Work task => In the records, each line holding "like" must be reported.

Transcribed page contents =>
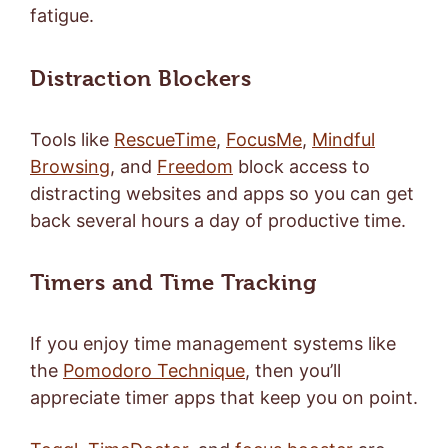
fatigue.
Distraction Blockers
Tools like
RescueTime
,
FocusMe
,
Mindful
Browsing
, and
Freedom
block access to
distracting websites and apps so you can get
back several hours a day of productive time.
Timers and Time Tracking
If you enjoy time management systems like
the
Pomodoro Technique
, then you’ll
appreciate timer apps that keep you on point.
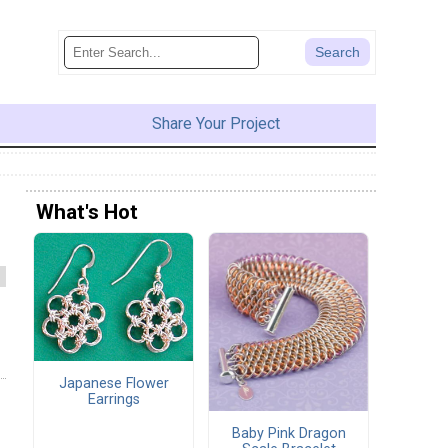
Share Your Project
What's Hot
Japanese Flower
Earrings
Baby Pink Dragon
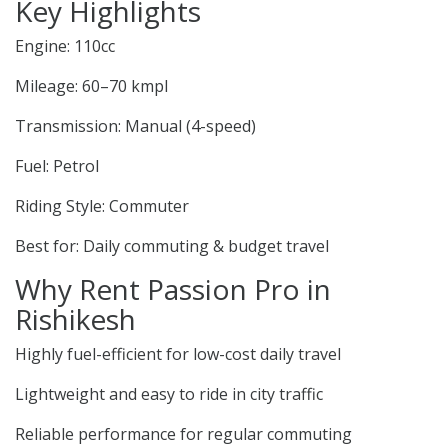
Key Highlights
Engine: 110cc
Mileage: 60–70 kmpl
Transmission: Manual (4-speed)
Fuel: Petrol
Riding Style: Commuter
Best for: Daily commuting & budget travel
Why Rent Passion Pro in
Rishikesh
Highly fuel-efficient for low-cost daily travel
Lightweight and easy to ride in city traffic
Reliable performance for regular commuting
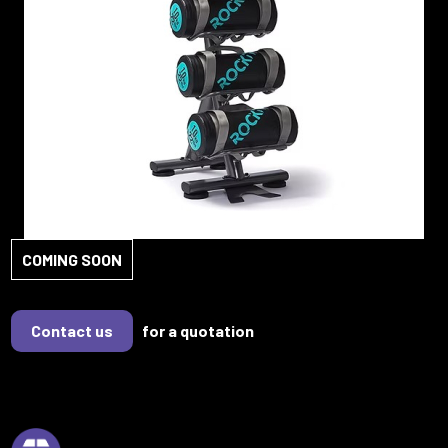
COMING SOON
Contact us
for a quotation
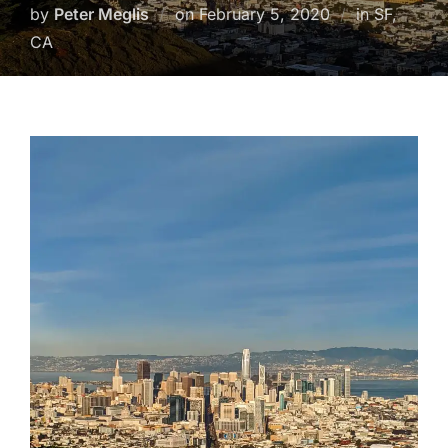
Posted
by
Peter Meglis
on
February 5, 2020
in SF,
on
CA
* * *
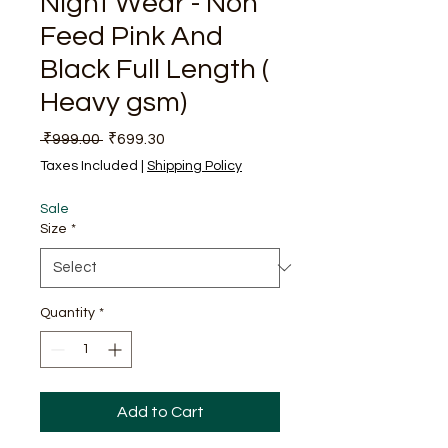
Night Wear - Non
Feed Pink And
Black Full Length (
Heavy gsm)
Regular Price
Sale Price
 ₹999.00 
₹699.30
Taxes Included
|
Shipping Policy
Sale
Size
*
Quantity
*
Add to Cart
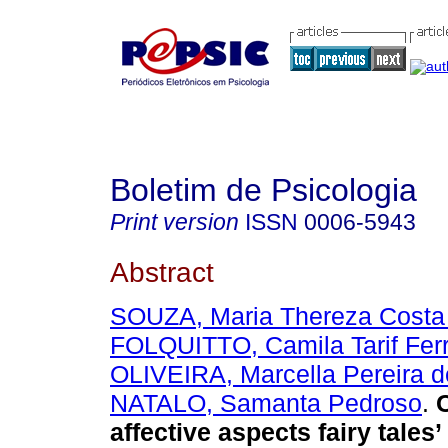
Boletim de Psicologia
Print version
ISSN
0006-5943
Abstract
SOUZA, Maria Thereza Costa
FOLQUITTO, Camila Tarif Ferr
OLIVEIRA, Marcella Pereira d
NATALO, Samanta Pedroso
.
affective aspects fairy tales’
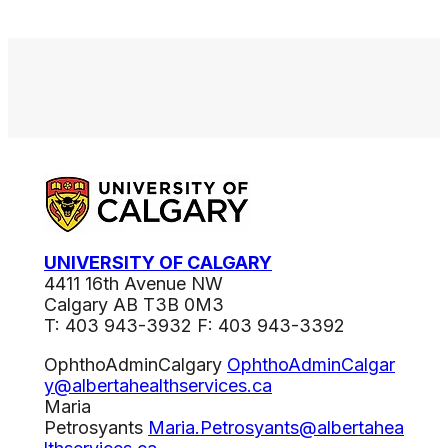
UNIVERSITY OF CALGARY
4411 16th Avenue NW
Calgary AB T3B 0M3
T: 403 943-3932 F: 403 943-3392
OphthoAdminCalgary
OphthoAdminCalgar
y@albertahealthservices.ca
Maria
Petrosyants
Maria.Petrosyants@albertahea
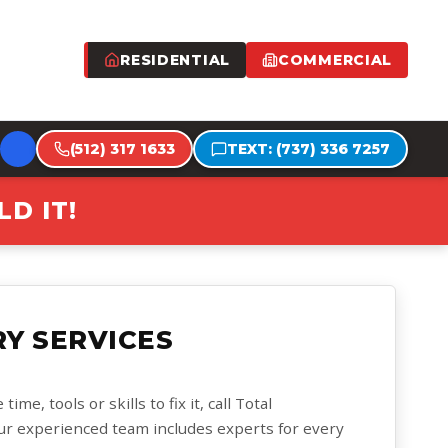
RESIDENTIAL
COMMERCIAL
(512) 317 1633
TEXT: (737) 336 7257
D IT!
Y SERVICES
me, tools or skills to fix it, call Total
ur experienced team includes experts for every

Response below =>
Tools like
If you enjoy time management systems like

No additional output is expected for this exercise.